■ WHAT THE EXERCISE ASKS
Show every line of the data where the word "Stealth" can be found.

■ EXERCISE INPUTS
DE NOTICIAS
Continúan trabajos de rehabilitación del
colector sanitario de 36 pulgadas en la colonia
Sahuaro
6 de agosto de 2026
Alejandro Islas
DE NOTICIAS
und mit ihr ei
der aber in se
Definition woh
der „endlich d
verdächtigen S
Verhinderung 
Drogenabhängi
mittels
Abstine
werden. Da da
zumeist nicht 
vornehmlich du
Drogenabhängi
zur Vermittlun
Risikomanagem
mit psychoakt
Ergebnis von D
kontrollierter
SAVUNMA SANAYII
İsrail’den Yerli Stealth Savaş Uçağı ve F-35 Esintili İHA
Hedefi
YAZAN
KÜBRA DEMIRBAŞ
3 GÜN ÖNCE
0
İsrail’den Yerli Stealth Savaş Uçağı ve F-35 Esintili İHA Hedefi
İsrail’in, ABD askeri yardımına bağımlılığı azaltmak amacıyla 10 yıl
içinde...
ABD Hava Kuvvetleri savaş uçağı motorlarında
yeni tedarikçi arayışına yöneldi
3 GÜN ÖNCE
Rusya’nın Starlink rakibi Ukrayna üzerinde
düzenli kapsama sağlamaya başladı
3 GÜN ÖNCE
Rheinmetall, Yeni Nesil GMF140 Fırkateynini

■ OUTPUT
İsrail’den Yerli Stealth Savaş Uçağı ve F-35 Esintili İHA
İsrail’den Yerli Stealth Savaş Uçağı ve F-35 Esintili İHA Hedefi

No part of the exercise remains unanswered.